Today, the Court of Justice of the European Union delivered a landmark judgement with significant practical impact for companies transferring personal data outside the European Economic Area to the United States. The Court of Justice confirmed the validity of the Standard Contractual Clauses for transfer of personal data between a controller in the EU and a processor in a third country (e.g., the US) adopted by the European Commission in Decision 2010/87/EU. The Court has, however, invalidated European Commission Decision (EU) 2016/1250 on the adequacy of the protection provided by the EU-US Privacy Shield.
The dispute stems from the proceedings initiated by Mr Schrems, an Austrian Facebook user, who has lodged a complaint with the Irish supervisory authority responsible for monitoring the application of the provisions relating to the protection of personal data. According to Mr Schrems, the law of United States does not offer sufficient protection against public authorities surveillance of the data transferred from Facebook Ireland, the Irish subsidiary of Facebook Inc., to the servers located in the United States. This dispute gave rise to a judgement by the Court of Justice, on 6 October 2015, which declared the Safe Harbour mechanism (the predecessor of the EU-US Privacy Shield) invalid.
In his new complaint to the Irish supervisory authority, Mr Schrems argued that the Standard Contractual Clauses cannot ensure an adequate level of protection for EU data subjects and challenged the validity of underlying Commission Decision 2010/87. In addition, he claimed that there are no remedies provided that would allow the data subjects to rely on their rights to respect for private life and to protection of personal data.
As part of the subsequent judicial procedure in Ireland, the Irish High Court decided to refer 11 questions to the Court of Justice questioning, among other, the level of protection of personal data transferred to third countries on the basis of Standard Contractual Clauses, the validity of Decision 2010/87 and the validity of the European Commission Decision establishing the EU-US Privacy Shield.
On 19 December 2019, Advocate General (AG) Henrik Saugmandsgaard Øe delivered an Opinion proposing that the Court of Justice should not invalidate Decision 2010/87. According to the AG, the fact that third country authorities are not bound by Standard Contractual Clauses does not in itself render them invalid and that sufficiently sound and effective mechanisms are established to ensure that transfers are suspended or prohibited when the Standard Contractual Clauses are breached or impossible to honour.
The Judgment of the Court of Justice
The Court of Justice followed AG Opinion and held that the validity of the Standard Contractual Clauses is not undermined by the fact that these Clauses are not binding for the competent authorities in the third countries to which personal data is transferred.

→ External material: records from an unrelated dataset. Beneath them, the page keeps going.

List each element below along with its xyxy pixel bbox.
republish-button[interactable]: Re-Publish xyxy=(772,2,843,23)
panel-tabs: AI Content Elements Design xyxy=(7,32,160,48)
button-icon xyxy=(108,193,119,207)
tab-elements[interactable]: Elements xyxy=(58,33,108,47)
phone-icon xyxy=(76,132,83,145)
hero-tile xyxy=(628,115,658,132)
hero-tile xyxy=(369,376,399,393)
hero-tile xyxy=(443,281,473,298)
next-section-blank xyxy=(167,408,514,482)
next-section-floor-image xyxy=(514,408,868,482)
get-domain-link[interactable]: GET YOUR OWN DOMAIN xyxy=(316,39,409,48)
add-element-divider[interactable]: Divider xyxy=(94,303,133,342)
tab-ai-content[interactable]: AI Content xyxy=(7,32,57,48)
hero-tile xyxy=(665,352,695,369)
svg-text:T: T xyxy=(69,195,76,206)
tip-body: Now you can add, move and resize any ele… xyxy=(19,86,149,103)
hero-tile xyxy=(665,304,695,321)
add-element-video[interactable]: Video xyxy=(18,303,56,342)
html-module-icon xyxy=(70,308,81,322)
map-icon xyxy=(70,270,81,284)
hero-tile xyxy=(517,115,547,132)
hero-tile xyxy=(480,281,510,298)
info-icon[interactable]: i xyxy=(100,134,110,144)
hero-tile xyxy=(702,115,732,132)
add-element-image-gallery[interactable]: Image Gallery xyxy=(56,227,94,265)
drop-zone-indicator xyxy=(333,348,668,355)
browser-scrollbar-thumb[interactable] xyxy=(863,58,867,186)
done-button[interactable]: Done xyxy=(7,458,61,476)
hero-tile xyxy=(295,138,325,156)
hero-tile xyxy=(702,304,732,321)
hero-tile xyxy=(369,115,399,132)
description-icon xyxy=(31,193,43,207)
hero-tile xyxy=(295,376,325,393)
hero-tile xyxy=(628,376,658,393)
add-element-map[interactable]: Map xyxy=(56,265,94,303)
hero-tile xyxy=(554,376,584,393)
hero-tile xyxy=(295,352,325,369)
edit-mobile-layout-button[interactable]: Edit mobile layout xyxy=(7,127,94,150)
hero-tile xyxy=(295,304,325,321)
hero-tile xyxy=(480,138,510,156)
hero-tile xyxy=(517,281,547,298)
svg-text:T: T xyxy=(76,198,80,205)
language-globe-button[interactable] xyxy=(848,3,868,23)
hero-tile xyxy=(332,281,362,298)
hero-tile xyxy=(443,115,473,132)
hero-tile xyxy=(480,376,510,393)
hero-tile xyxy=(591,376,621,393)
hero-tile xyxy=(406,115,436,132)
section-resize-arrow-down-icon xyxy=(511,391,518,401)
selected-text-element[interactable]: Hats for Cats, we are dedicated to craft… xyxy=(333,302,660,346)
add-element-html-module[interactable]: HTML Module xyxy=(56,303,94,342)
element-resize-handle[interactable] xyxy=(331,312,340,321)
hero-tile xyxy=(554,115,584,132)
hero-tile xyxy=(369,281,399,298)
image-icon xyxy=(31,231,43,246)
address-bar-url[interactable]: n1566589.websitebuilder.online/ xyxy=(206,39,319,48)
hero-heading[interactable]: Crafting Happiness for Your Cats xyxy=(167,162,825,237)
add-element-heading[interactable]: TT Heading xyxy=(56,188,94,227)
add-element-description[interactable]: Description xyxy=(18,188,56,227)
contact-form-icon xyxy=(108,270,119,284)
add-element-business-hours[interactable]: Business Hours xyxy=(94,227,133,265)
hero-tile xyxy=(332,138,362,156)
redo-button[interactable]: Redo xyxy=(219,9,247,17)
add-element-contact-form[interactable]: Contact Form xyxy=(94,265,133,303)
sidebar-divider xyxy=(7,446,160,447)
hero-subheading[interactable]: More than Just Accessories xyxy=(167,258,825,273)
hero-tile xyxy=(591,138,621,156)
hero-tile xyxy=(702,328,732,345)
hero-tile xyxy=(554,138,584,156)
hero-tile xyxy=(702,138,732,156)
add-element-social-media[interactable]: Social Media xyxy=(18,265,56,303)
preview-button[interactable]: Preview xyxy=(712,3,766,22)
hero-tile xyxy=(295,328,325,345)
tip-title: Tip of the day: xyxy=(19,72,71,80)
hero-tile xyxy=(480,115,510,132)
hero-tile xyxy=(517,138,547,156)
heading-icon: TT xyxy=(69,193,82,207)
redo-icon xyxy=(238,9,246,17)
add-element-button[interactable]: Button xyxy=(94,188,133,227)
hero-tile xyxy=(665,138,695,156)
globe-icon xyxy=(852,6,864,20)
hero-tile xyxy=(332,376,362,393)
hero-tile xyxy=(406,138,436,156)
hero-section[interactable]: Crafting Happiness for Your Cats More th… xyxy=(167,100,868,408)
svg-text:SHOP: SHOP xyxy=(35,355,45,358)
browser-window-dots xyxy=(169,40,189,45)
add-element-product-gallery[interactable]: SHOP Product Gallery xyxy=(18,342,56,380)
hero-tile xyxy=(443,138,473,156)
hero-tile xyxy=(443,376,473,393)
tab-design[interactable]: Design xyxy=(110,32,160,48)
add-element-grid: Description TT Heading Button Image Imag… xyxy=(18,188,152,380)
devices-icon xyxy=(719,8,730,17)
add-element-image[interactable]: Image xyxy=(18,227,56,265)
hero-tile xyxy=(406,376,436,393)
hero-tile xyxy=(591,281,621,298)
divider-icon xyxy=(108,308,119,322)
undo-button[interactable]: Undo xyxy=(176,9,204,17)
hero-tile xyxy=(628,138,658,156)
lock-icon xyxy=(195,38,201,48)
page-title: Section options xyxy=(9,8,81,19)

According to the Court, the Standard Contractual Clauses provide effective mechanisms to both ensure compliance with the GDPR and to suspend or prohibit transfers in case of breach or impossibility to comply with the Clauses.
The Court also highlighted that the supervisory data protection authorities of the EU Member States must suspend or prohibit transfers of personal data to third countries which do not offer an adequate level of protection of personal data if the Standard Contractual Clauses cannot be complied with in that county and the protection of the transferred personal data cannot be ensured by other means. In particular, the authorities must intervene if the controllers established in the EU has not themselves suspended or discontinue such transfers.
The Court has, however, invalidated the EU-US Privacy Shield. The invalidation is based on the finding that this mechanism is founded on a principle that the requirements of US national security, public interest and law enforcement have primacy over the fundamental rights of the individuals whose personal data is transferred to the US. The Court found that the resulting limitations on the protection of this personal data and its use by the authorities in the US, including use for surveillance which is not limited to what is strictly necessary, cannot ensure compliance with the requirements of the GDPR. The Court also held that the EU-US Privacy Shield does not provide data subjects with any cause of action before a body which offers guarantees substantially equivalent to those required by EU law. Finally, according to the Court, the Ombudsperson established by the EU-US Privacy Shield lacks independence and power to adopt decisions that are binding on the US intelligence services.
The judgment of the Court has significant practical implications for companies transferring personal data to the US to entities certified under the EU-US Privacy Shield. Companies that have relied until now on this mechanism would need to consider immediately alternative methods for transfer of personal data, including the use of the Standard Contractual Clauses.